CONNECTING TO COUNTRY
Grassroots, Multi-Platform, Arts Education
2016 – 2018
Through a series of creative workshops and innovative community projects, Connecting to Country offers young people the skills, resources, knowledge and networks to tell their own stories.
CuriousWorks artists began the first film-making workshops in January 2016. Three months later young people took part in a walk and cultural camp, in Darug country stretching from the lower Blue Mountains to Blacktown, known as NgAl Lo Wah Murraytula (Darug for ‘together we share and enjoy’). The walk was initiated by elders Uncle Wes Marne (93 years old) and Aunty Edna Watson (75) as a means of sharing their historical, environmental and cultural knowledge of the Western Sydney landscape.
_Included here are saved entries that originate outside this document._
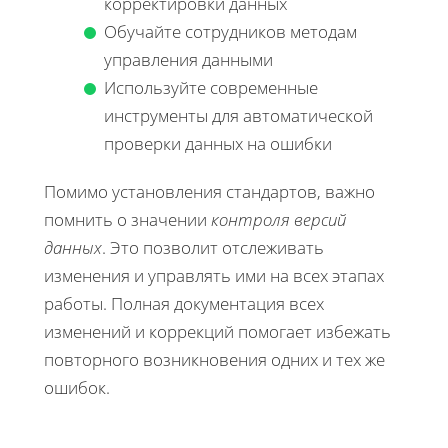
корректировки данных
Обучайте сотрудников методам
управления данными
Используйте современные
инструменты для автоматической
проверки данных на ошибки
Помимо установления стандартов, важно
помнить о значении
контроля версий
данных
. Это позволит отслеживать
изменения и управлять ими на всех этапах
работы. Полная документация всех
изменений и коррекций помогает избежать
повторного возникновения одних и тех же
ошибок.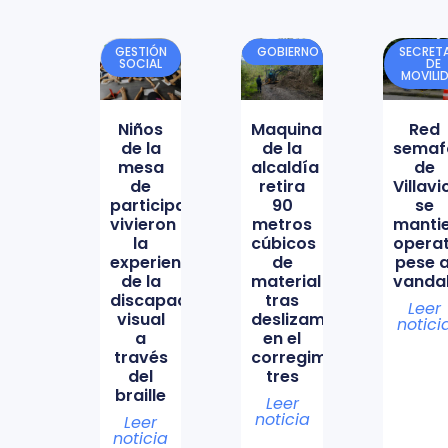
GESTIÓN
GOBIERNO
SECRETA
SOCIAL
DE
MOVILI
Niños
Maquinaria
Red
de la
de la
semaf
mesa
alcaldía
de
de
retira
Villav
participación
90
se
vivieron
metros
manti
la
cúbicos
opera
experiencia
de
pese a
de la
material
vanda
discapacidad
tras
Leer
visual
deslizamiento
notici
a
en el
través
corregimiento
del
tres
braille
Leer
noticia
Leer
noticia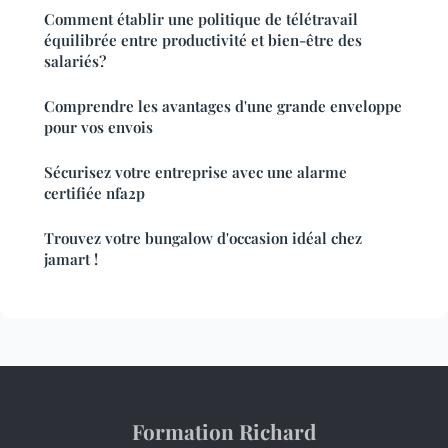
Comment établir une politique de télétravail
équilibrée entre productivité et bien-être des
salariés?
Comprendre les avantages d'une grande enveloppe
pour vos envois
Sécurisez votre entreprise avec une alarme
certifiée nfa2p
Trouvez votre bungalow d'occasion idéal chez
jamart !
Formation Richard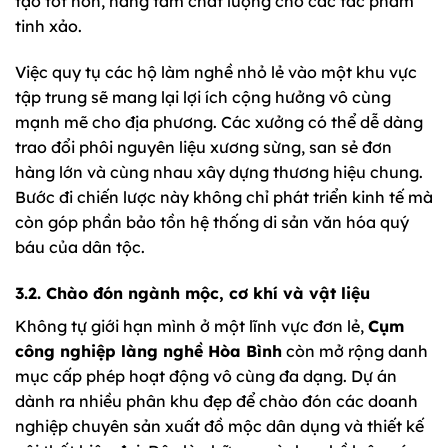
tạo tốt hơn, nâng tầm chất lượng cho các tác phẩm
tinh xảo.
Việc quy tụ các hộ làm nghề nhỏ lẻ vào một khu vực
tập trung sẽ mang lại lợi ích cộng hưởng vô cùng
mạnh mẽ cho địa phương. Các xưởng có thể dễ dàng
trao đổi phôi nguyên liệu xương sừng, san sẻ đơn
hàng lớn và cùng nhau xây dựng thương hiệu chung.
Bước đi chiến lược này không chỉ phát triển kinh tế mà
còn góp phần bảo tồn hệ thống di sản văn hóa quý
báu của dân tộc.
3.2. Chào đón ngành mộc, cơ khí và vật liệu
Không tự giới hạn mình ở một lĩnh vực đơn lẻ,
Cụm
công nghiệp làng nghề Hòa Bình
còn mở rộng danh
mục cấp phép hoạt động vô cùng đa dạng. Dự án
dành ra nhiều phân khu đẹp để chào đón các doanh
nghiệp chuyên sản xuất đồ mộc dân dụng và thiết kế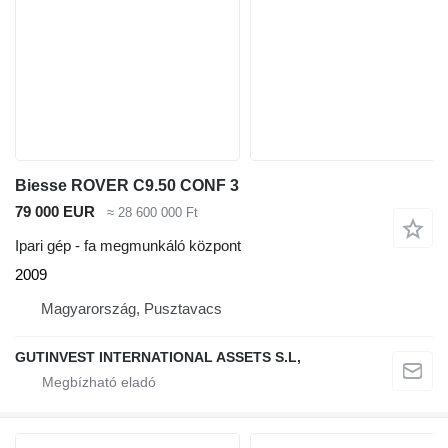
Biesse ROVER C9.50 CONF 3
79 000 EUR
≈ 28 600 000 Ft
Ipari gép - fa megmunkáló központ
2009
Magyarország, Pusztavacs
GUTINVEST INTERNATIONAL ASSETS S.L,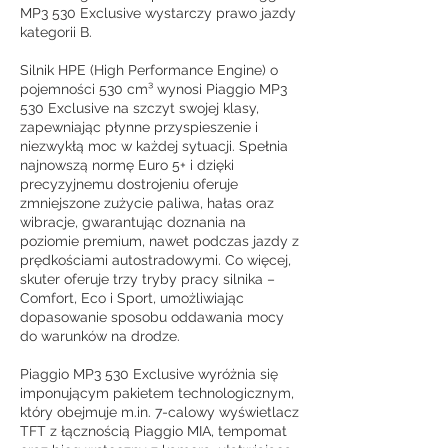
MP3 530 Exclusive wystarczy prawo jazdy
kategorii B.
Silnik HPE (High Performance Engine) o
pojemności 530 cm³ wynosi Piaggio MP3
530 Exclusive na szczyt swojej klasy,
zapewniając płynne przyspieszenie i
niezwykłą moc w każdej sytuacji. Spełnia
najnowszą normę Euro 5+ i dzięki
precyzyjnemu dostrojeniu oferuje
zmniejszone zużycie paliwa, hałas oraz
wibracje, gwarantując doznania na
poziomie premium, nawet podczas jazdy z
prędkościami autostradowymi. Co więcej,
skuter oferuje trzy tryby pracy silnika –
Comfort, Eco i Sport, umożliwiając
dopasowanie sposobu oddawania mocy
do warunków na drodze.
Piaggio MP3 530 Exclusive wyróżnia się
imponującym pakietem technologicznym,
który obejmuje m.in. 7-calowy wyświetlacz
TFT z łącznością Piaggio MIA, tempomat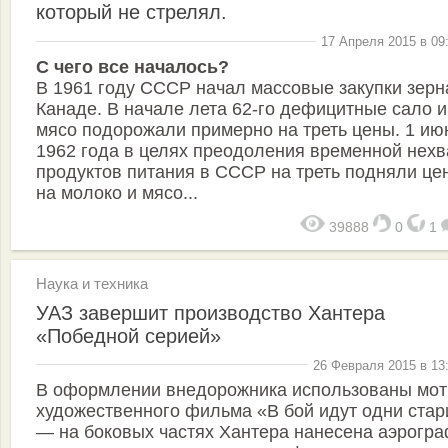
который не стрелял.
17 Апреля 2015 в 09
С чего все началось?
В 1961 году СССР начал массовые закупки зерн
Канаде. В начале лета 62-го дефицитные сало и
мясо подорожали примерно на треть цены. 1 ию
1962 года в целях преодоления временной нехв
продуктов питания в СССР на треть подняли це
на молоко и мясо...
39888
0
1
Наука и техника
УАЗ завершит производство Хантера
«Победной серией»
26 Февраля 2015 в 13
В оформлении внедорожника использованы мо
художественного фильма «В бой идут одни стар
— на боковых частях Хантера нанесена аэрогра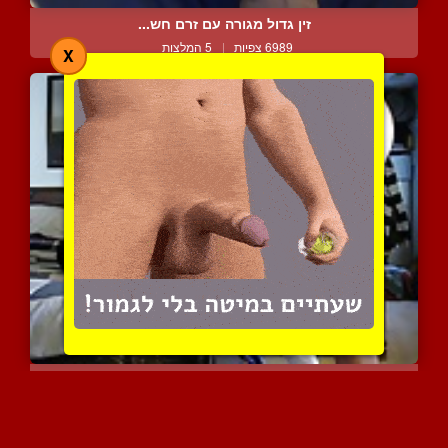
זין גדול מגורה עם זרם חש...
6989 צפיות
|
5 המלצות
X
טוחן לו את התחת ואוהב לד...
7687 צפיות
|
0 המלצות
“It could just make the kids realise there was another way of life, give them something to brag about. We have Aboriginal children in Western Sydney who have never seen a kangaroo in the bush and that’s a crime…” – Uncle Wes Marne
“As we find our identity and tell our stories in Western Sydney, it is very important to remember the first stories that walked before us, the first Australians’ stories are everyone’s responsibility. Before we take a step for ourselves we must take every step with our indigenous Australians.” – Guido Gonzalez, Curious Creator Mentor & Lead Artist, CuriousWorks
Connecting to Country is being developed through CuriousWorks’ successful Community Arts and Cultural Development model and will intersect with our other programs. This approach should build the artistic and leadership capacity of the project participants to a professional level. Presentation outcomes will include local, private showings and exchanges with other groups of young people. Our Curious Creators will partner with local young people to create a new web series, planned for release in 2018.